Friday, July 27, 2012

Amen to the cavemen

Hustling and weaving through the impregnable wall of attentive touts hawking bungalows we force our way out of this flesh prison, birthed unto the Phi Phi islands finally. Bungalow secured, we were keen to explore the hype.

I don’t know a man alive that didn’t see ‘The Beach’ and dream of island paradise, though I was instantly skeptical. To be fair, we had arrived during the wet season, evident in the streets paved with water and, of course, that peculiar moist substance falling from above. Derp. Obvious references aside, it seems there was a pattern developing. Wherever there are too many Western tourists, our vices and exclusion from our societal norms tend to incentivize the locals into situations that don’t benefit them long-term. Again, we could not get a packet of crisps without being accosted by prostitutes, the sea was awash with plastic bottles and walking the streets was a breathe-through-your-mouth exercise.

It’s hard to believe it was only 7 years ago that a tidal wave came through here and washed it all away. Men, women and children, pets and houses. Dreams, or at least memories. Though if you were not told about it you would not know, as it had only taken the industrious Thai’s 3 years before they had rebuilt their infrastructure and begun the upswing back into a tourist hotspot. Now all that was left for us was to judge first impressions for ourselves by becoming part of the problem. We grabbed a few bottles of Thai rum and whiskey and began our experiments.
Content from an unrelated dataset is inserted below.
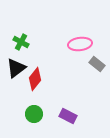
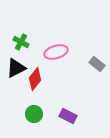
pink ellipse: moved 24 px left, 8 px down; rotated 10 degrees counterclockwise
black triangle: rotated 10 degrees clockwise
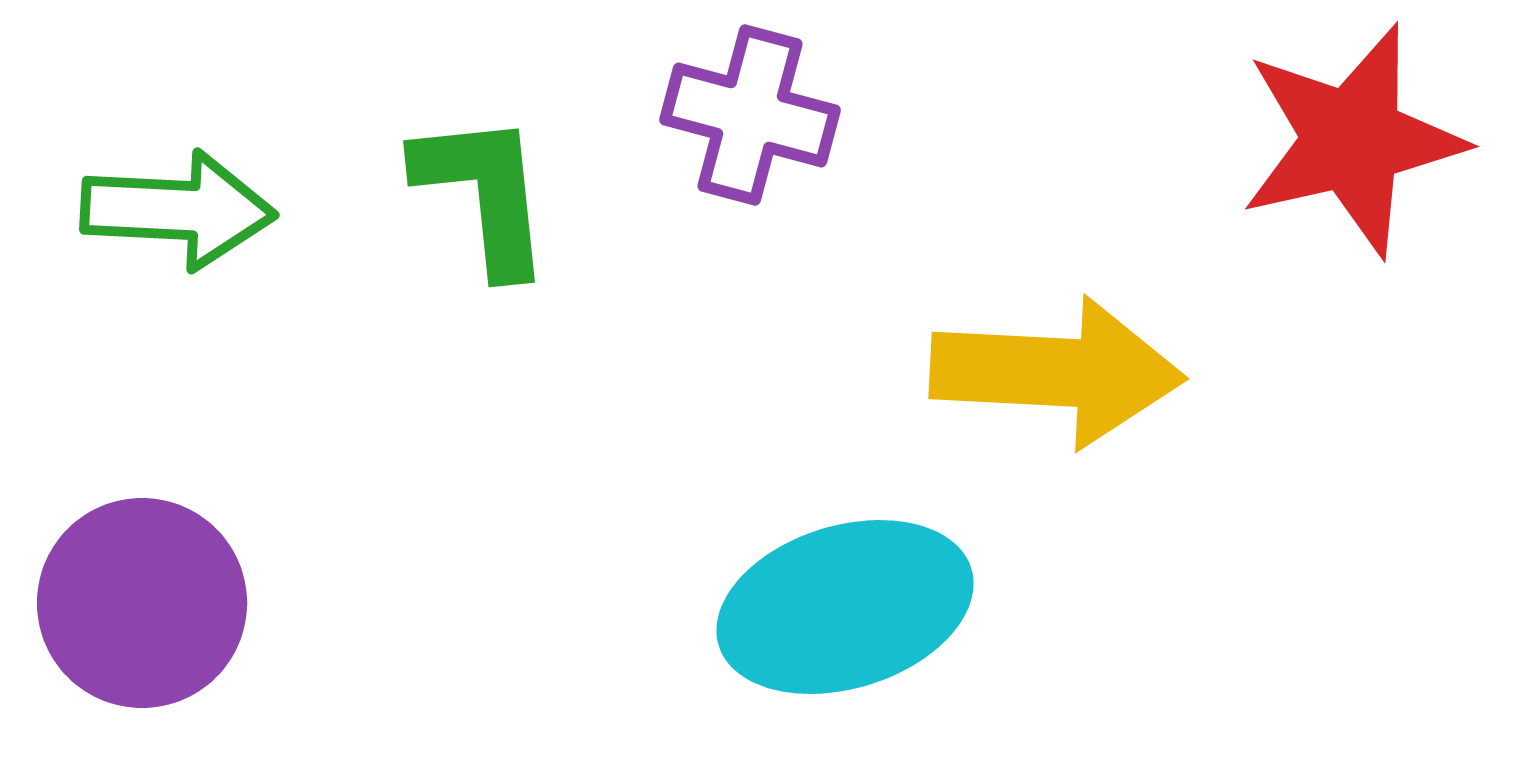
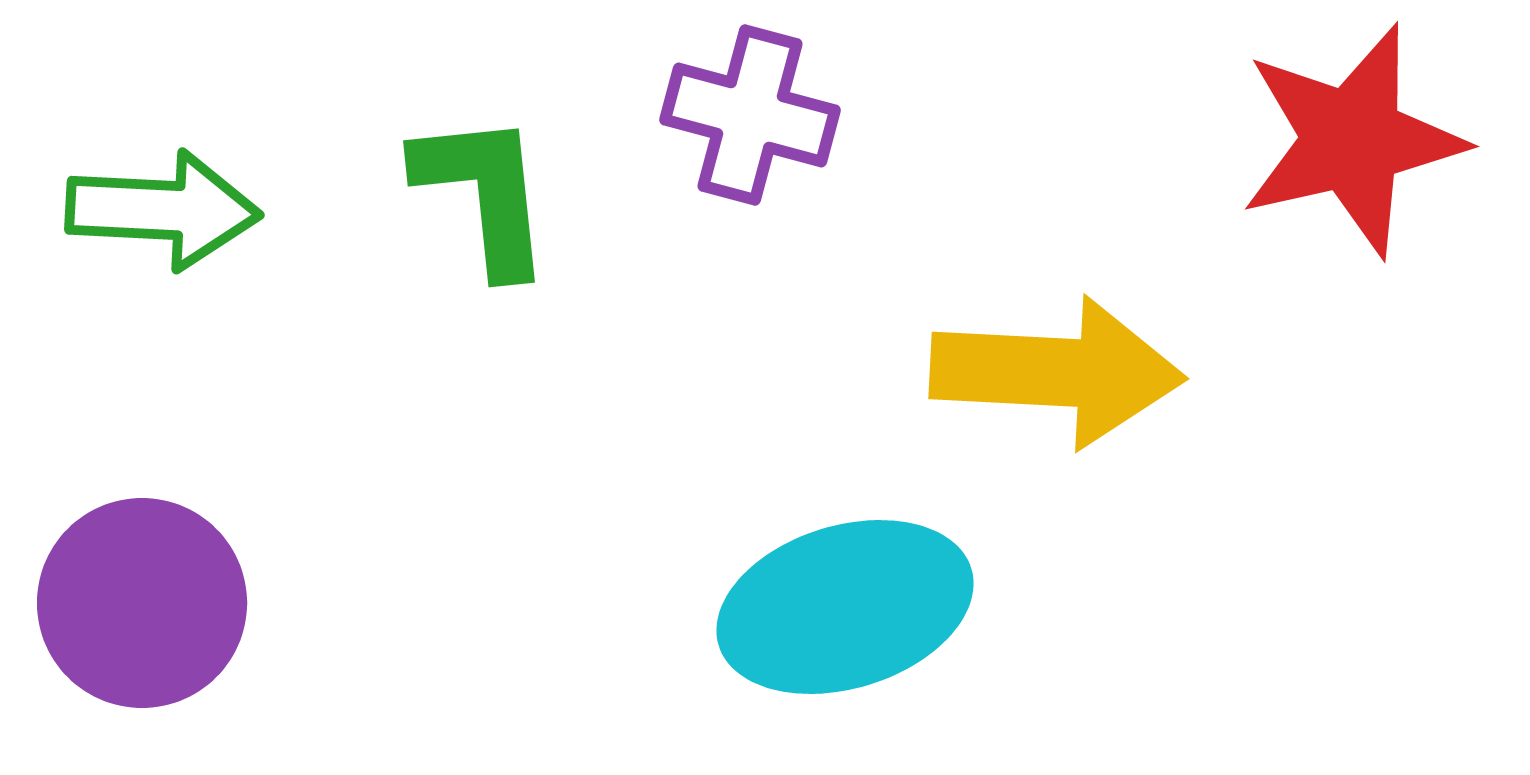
green arrow: moved 15 px left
Thai spirits are an experience unto themselves. They taste like they have been bootlegged in a bathtub out the back of a shack illegally, after Prajuk and his 4 kids have all bathed in it. The 2012 bathtub vintage, a hearty flavor, full of rich aroma and brewed in only the finest Thai porcelain. I swear I seen a pubic hair once, but such testimony cannot be relied upon, with the alcohol content being unregulated in these cheap bottles of muddy delight. Smeared memories, a panorama of echoing laughter, booming bass, sand, strobes and sexuality, plus the insecure feeling of not knowing where my pants had gone.

We didn’t meet too many people we didn’t already know in Phi Phi, despite the heaving droves of drunken youth in a dizzying nightlife spectacle of unbridled puberty. This extreme inequality of a male/female ratio necessitates deployment of an intense social defense. Males revert to a cave-like state with clenched fists and short tempers, whilst the girls scrum together in closed circles, tactically blocking the advances of potential suitors with effective collaborative body language. Necessarily, as the intoxication of the whole event leaves the males a side step away from clubbing women on the head and dragging them back to a cave. Play by play analysis of the whole spectacle is tiresome when all you want to do is sit around a table making new friends and laughing about life.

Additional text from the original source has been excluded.